On separable permutations and three other pairs in the Schr\"oder class

TL;DR

This paper analyzes positional statistics in four pattern-avoiding permutation classes related to Schr"oder numbers, deriving explicit generating functions and revealing connections to known combinatorial arrays.

Contribution

It introduces a unified approach using structural decompositions and the kernel method to derive explicit formulas for positional statistics in these classes, providing new insights and proofs.

Findings

Explicit multivariate generating functions for each class

Alternative proofs that classes are counted by Schr"oder numbers

Connections to binomial coefficients and Kreweras' sequences

Abstract

We study positional statistics for four families of pattern-avoiding permutations counted by the large Schr\"oder numbers. Specifically, we focus on the pairs of patterns {2413,3142} (separable permutations), {1324,1423}, {1423,2413}, and {1324,2134}. For each class, we derive multivariate generating functions that track the relative positions of specific entries.

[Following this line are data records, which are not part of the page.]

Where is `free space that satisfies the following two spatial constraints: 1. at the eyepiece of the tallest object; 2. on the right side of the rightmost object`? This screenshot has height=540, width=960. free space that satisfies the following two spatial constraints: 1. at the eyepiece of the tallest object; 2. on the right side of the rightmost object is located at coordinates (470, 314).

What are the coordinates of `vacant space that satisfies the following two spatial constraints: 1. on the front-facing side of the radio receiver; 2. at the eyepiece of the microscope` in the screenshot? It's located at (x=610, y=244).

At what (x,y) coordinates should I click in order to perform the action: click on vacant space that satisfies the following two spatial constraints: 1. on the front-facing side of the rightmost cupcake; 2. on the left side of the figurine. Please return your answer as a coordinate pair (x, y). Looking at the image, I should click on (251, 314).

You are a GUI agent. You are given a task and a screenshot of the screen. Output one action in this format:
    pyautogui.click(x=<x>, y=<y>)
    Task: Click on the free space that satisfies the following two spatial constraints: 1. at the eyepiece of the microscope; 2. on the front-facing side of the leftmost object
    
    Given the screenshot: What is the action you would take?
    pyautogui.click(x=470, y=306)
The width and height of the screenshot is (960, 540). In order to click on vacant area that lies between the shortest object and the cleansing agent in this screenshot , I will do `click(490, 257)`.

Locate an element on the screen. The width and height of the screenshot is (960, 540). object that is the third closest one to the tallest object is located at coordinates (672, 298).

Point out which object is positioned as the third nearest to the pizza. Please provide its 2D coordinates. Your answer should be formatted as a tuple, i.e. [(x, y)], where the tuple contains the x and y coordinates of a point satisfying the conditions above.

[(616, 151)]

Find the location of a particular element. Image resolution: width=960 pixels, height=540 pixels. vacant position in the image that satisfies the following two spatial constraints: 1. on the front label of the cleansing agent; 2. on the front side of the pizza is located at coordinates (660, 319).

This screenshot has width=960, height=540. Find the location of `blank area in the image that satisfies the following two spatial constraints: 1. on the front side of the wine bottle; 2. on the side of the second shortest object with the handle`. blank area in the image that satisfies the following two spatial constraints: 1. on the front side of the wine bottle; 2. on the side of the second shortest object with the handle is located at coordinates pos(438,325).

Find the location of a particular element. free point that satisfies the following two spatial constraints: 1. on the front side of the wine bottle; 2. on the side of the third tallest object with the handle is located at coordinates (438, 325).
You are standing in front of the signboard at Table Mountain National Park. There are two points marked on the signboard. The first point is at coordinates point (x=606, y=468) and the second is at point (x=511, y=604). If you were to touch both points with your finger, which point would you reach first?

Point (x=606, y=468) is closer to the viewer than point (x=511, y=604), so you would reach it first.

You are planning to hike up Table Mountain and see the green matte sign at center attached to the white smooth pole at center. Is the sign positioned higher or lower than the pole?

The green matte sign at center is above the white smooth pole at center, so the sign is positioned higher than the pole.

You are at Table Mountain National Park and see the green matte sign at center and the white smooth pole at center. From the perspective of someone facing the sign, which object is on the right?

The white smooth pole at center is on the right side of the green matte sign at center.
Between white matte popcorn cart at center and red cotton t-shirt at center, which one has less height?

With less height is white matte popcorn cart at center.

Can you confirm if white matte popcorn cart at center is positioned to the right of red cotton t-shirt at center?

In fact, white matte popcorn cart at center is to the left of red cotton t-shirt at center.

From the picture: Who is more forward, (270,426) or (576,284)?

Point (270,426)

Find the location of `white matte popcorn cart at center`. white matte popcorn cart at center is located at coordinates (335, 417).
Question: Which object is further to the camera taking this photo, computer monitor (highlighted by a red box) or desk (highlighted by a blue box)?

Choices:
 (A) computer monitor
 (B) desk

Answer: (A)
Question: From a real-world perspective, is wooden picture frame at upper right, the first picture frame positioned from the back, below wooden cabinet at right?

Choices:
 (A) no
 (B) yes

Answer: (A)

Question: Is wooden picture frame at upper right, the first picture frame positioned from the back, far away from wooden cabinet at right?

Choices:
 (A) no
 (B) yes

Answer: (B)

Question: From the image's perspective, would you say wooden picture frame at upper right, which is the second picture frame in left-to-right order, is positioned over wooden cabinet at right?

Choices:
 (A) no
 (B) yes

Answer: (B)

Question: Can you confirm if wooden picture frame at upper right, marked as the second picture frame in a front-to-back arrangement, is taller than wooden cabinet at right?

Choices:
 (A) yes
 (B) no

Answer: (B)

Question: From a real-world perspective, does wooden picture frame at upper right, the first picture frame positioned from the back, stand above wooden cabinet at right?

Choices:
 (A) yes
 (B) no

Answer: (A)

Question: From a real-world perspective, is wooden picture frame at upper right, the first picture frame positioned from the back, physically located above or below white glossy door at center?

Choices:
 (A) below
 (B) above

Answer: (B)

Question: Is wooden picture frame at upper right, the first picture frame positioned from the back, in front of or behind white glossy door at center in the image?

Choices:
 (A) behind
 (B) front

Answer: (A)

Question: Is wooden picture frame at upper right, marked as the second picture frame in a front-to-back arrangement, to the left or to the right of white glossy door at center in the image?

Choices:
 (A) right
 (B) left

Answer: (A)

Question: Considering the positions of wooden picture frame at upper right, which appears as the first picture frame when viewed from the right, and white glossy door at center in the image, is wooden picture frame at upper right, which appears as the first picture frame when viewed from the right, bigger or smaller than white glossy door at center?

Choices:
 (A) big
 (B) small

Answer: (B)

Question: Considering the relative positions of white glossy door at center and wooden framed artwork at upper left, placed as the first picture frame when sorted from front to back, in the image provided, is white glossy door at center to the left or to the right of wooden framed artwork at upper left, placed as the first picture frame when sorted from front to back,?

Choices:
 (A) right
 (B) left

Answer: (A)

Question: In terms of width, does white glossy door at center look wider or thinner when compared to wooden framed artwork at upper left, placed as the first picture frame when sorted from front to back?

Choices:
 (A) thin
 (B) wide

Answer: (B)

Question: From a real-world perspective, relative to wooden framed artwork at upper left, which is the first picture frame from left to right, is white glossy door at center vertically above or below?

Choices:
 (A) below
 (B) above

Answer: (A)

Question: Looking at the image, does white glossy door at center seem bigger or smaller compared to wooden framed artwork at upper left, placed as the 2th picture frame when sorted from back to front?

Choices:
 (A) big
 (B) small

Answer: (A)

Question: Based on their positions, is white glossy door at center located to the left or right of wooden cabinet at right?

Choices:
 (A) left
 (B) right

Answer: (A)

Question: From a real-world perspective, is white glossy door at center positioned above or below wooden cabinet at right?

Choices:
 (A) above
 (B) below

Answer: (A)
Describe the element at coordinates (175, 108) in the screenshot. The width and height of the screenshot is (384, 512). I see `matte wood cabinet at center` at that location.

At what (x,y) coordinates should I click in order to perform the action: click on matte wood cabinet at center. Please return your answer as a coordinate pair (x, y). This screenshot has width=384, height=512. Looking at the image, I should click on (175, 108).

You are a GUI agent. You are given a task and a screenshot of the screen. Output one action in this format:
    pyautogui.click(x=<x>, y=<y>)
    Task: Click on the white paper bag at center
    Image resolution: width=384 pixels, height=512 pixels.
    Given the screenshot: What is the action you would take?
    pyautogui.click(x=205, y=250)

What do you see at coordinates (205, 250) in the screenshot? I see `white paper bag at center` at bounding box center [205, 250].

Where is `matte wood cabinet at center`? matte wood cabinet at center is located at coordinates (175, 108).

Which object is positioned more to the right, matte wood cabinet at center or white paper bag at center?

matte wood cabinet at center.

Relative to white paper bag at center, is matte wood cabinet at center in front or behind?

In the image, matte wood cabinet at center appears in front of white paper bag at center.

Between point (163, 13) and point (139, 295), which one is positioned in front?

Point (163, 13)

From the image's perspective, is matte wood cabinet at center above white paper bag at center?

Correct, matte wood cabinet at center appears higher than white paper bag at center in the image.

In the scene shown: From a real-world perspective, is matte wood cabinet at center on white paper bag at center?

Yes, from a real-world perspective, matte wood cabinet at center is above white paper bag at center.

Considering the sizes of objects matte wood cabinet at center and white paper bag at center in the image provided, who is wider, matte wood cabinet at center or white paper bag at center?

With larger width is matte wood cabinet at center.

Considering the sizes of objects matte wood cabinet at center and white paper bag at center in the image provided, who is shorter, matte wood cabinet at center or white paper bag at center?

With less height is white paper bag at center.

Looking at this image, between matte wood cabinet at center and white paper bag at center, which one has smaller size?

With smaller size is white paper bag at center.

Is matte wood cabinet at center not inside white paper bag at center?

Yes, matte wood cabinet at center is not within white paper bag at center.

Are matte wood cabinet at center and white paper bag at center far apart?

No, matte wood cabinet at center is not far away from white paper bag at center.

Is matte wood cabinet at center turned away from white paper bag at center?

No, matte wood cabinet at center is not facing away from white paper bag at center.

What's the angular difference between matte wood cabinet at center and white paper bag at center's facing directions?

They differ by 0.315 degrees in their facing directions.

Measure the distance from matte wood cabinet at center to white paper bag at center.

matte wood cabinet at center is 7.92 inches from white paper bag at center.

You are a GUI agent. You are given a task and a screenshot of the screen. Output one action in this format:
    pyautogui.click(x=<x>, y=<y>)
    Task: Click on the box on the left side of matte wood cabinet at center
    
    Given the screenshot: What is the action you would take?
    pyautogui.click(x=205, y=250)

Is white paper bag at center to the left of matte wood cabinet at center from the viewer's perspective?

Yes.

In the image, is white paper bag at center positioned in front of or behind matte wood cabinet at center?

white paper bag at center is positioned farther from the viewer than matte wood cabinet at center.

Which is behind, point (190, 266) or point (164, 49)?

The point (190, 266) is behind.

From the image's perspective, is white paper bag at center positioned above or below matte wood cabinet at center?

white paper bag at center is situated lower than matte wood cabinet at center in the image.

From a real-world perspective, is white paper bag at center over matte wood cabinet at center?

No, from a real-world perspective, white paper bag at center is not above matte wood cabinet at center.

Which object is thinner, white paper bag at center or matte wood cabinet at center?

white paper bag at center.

Our approach combines structural decompositions with the kernel method to obtain explicit formulas involving the generating function for the Schr\"oder numbers. As a byproduct, we obtain alternative proofs that each of these classes is enumerated by the Schr\"oder numbers. We also identify several known triangular arrays arising from our positional refinements, including connections to the central binomial coefficients and sequences appearing in the work of Kreweras on covering hierarchies.